NASA-funded network tracks the recent rise and fall of ozone depleting pollutants
A short-lived resurgence in the emission of ozone depleting pollutants in eastern China will not significantly delay the recovery of Earth’s protective “sunscreen” layer, according to new research published Feb. 10 in Nature.
Stratospheric ozone, also known as Earth’s ozone layer, helps shield us from the Sun’s harmful Ultraviolet (UV) rays. Compounds like CFC-11 (Trichlorofluoromethane, also known as Freon-11), a chemical once considered safe and widely used as a refrigerant and in the production of insulation for buildings, rise to the stratosphere after emission on Earth’s surface. Once in the atmosphere, CFC’s are broken down by the UV light and result in the destruction of ozone molecules, both reducing stratospheric ozone concentrations globally and contributing to a “hole” in the layer that appears over Antarctica in the spring.
n 1987, the Montreal Protocol – an international treaty enacted to protect the ozone layer from additional degradation – banned new production and trade of ozone depleting substances like CFC-11. One hundred ninety-eight nations have since signed on to the agreement.
After production ceased, scientists still expected CFC-11 to continue leaking over the years from existing products, but at a gradually declining rate. Because of this, the gas is among those monitored at the global scale by the National Oceanic and Atmospheric Administration (NOAA)’s Global Monitoring Division and the Advanced Global Atmospheric Gases Experiment (AGAGE) – a network of monitoring stations funded by NASA and several environmental agencies, and headed by the Center for Global Change Science at the Massachusetts Institute of Technology and the Scripps Institute of Oceanography.

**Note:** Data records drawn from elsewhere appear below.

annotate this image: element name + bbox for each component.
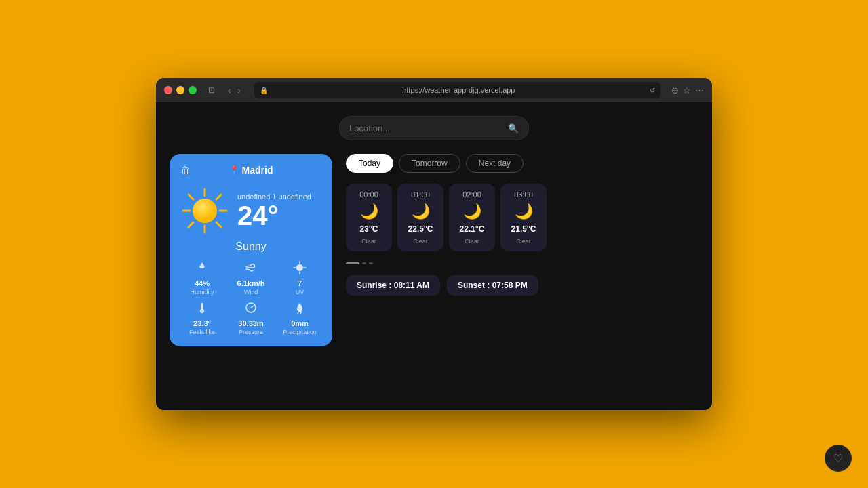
svg-line-6 <box>216 195 221 199</box>
tab-next-day[interactable]: Next day <box>466 154 524 173</box>
tab-icon: ⊡ <box>206 85 217 96</box>
pin-icon: 📍 <box>229 165 239 175</box>
sunrise-time: 08:11 AM <box>394 281 429 290</box>
wind-label: Wind <box>244 289 258 296</box>
hour-temp-3: 21.5°C <box>511 224 536 234</box>
stat-feels-like: 23.3° Feels like <box>180 301 224 336</box>
uv-label: UV <box>296 289 304 296</box>
browser-window: ⊡ ‹ › 🔒 https://weather-app-djg.vercel.a… <box>156 78 712 410</box>
hour-time-3: 03:00 <box>514 190 533 199</box>
hour-desc-1: Clear <box>413 238 428 245</box>
svg-line-17 <box>298 312 298 314</box>
wind-icon <box>244 261 258 278</box>
hour-card-0: 00:00 🌙 23°C Clear <box>346 184 392 251</box>
sunrise-label: Sunrise : <box>357 281 391 290</box>
svg-point-8 <box>193 199 217 223</box>
delete-icon[interactable]: 🗑 <box>180 165 190 176</box>
search-icon[interactable]: 🔍 <box>508 123 519 134</box>
precipitation-value: 0mm <box>291 319 309 327</box>
tab-bar: Today Tomorrow Next day <box>346 154 698 173</box>
close-button[interactable] <box>164 86 172 94</box>
stat-humidity: 44% Humidity <box>180 261 224 296</box>
weather-description: Sunny <box>180 241 321 253</box>
forward-button[interactable]: › <box>235 84 243 97</box>
hour-card-1: 01:00 🌙 22.5°C Clear <box>397 184 443 251</box>
hour-temp-0: 23°C <box>360 224 378 234</box>
location-search-bar[interactable]: 🔍 <box>339 116 529 140</box>
tab-tomorrow[interactable]: Tomorrow <box>399 154 460 173</box>
sunset-time: 07:58 PM <box>492 281 528 290</box>
sun-info: Sunrise : 08:11 AM Sunset : 07:58 PM <box>346 275 698 296</box>
hour-temp-1: 22.5°C <box>408 224 433 234</box>
more-icon[interactable]: ⋯ <box>695 85 704 96</box>
weather-main: undefined 1 undefined 24° <box>180 181 321 241</box>
hourly-forecast: 00:00 🌙 23°C Clear 01:00 🌙 22.5°C Clear … <box>346 184 698 251</box>
scroll-dot-active <box>346 262 359 264</box>
card-header: 🗑 📍 Madrid <box>180 165 321 176</box>
maximize-button[interactable] <box>189 86 197 94</box>
browser-chrome: ⊡ ‹ › 🔒 https://weather-app-djg.vercel.a… <box>156 78 712 102</box>
city-info: 📍 Madrid <box>229 165 273 176</box>
thermometer-icon <box>195 301 209 318</box>
stats-grid: 44% Humidity 6.1km/h Wind <box>180 261 321 336</box>
hour-card-2: 02:00 🌙 22.1°C Clear <box>449 184 495 251</box>
humidity-value: 44% <box>195 279 210 287</box>
wind-value: 6.1km/h <box>237 279 265 287</box>
scroll-dot-2 <box>369 262 373 264</box>
svg-line-7 <box>189 222 193 227</box>
hour-icon-0: 🌙 <box>360 203 378 220</box>
svg-point-9 <box>296 264 303 271</box>
extensions-icon[interactable]: ⊕ <box>671 85 679 96</box>
humidity-icon <box>195 261 209 278</box>
hour-time-0: 00:00 <box>359 190 378 199</box>
pressure-value: 30.33in <box>238 319 263 327</box>
location-search-input[interactable] <box>349 123 502 134</box>
stat-uv: 7 UV <box>278 261 321 296</box>
hour-icon-3: 🌙 <box>515 203 533 220</box>
tab-today[interactable]: Today <box>346 154 393 173</box>
feels-like-label: Feels like <box>189 329 215 336</box>
stat-precipitation: 0mm Precipitation <box>278 301 321 336</box>
nav-buttons: ‹ › <box>225 84 243 97</box>
stat-pressure: 30.33in Pressure <box>229 301 273 336</box>
browser-content: 🔍 🗑 📍 Madrid <box>156 102 712 410</box>
weather-subtitle: undefined 1 undefined <box>237 192 321 201</box>
lock-icon: 🔒 <box>260 87 268 94</box>
stat-wind: 6.1km/h Wind <box>229 261 273 296</box>
scroll-dot-1 <box>362 262 366 264</box>
svg-line-5 <box>216 222 221 227</box>
hour-time-1: 01:00 <box>411 190 430 199</box>
uv-icon <box>293 261 307 278</box>
hour-desc-2: Clear <box>465 238 479 245</box>
url-text: https://weather-app-djg.vercel.app <box>272 86 646 94</box>
refresh-icon[interactable]: ↺ <box>650 87 655 94</box>
hour-icon-1: 🌙 <box>412 203 430 220</box>
browser-actions: ⊕ ☆ ⋯ <box>671 85 704 96</box>
right-panel: Today Tomorrow Next day 00:00 🌙 23°C Cle… <box>346 154 698 296</box>
weather-card: 🗑 📍 Madrid <box>170 154 332 346</box>
temp-info: undefined 1 undefined 24° <box>237 192 321 229</box>
hour-desc-0: Clear <box>361 238 376 245</box>
svg-line-4 <box>189 195 193 199</box>
address-bar[interactable]: 🔒 https://weather-app-djg.vercel.app ↺ <box>254 82 660 98</box>
hour-time-2: 02:00 <box>462 190 481 199</box>
precipitation-label: Precipitation <box>283 329 317 336</box>
feels-like-value: 23.3° <box>193 319 211 327</box>
main-content: 🗑 📍 Madrid <box>170 154 698 346</box>
hour-desc-3: Clear <box>516 238 531 245</box>
city-name: Madrid <box>242 165 273 176</box>
humidity-label: Humidity <box>190 289 214 296</box>
back-button[interactable]: ‹ <box>225 84 233 97</box>
svg-rect-14 <box>201 303 203 310</box>
toolbar-icons: ⊡ <box>206 85 217 96</box>
pressure-icon <box>244 301 258 318</box>
sunset-card: Sunset : 07:58 PM <box>447 275 538 296</box>
bookmarks-icon[interactable]: ☆ <box>683 85 691 96</box>
minimize-button[interactable] <box>176 86 184 94</box>
temperature: 24° <box>237 202 321 229</box>
sunset-label: Sunset : <box>458 281 490 290</box>
pressure-label: Pressure <box>239 329 263 336</box>
precipitation-icon <box>293 301 307 318</box>
hour-icon-2: 🌙 <box>463 203 481 220</box>
svg-line-18 <box>300 312 301 314</box>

In 2018, NOAA first reported a smaller decrease in the decline of atmospheric CFC-11 than expected. The numbers didn’t align with trajectories based on CFC-11’s production ban, hinting that something had changed. “The slow-down in the rate of decline indicated that somebody was emitting again, or in larger quantities than we were expecting, we just didn’t know where,” says Matt Rigby, University of Bristol (UK) scientist and one of the lead authors of the new study.
It was the AGAGE network that helped track down the origins of much of the new emission of CFC-11 thanks to its geographic distribution. Two of its stations, the South Korean Gosan AGAGE station, run by Kyungpook National University in South Korea, and the AGAGE-affiliated station on Hateruma Island in Japan, run by Japan’s National Institute of Environmental Studies, were both positioned close enough to the source for researchers to track much of the new emissions back to their source: eastern China.
“This is very much like detective work,” said Qing Liang, a research scientist at NASA Goddard’s Space Flight Center in Greenbelt, Md. and co-author of the study. “We figured out there was a problem, then we tracked down where the problem was regionally, and it seems that the actions taken in China, and perhaps elsewhere, have resulted in a big drop in the unexpected emissions [since 2018].”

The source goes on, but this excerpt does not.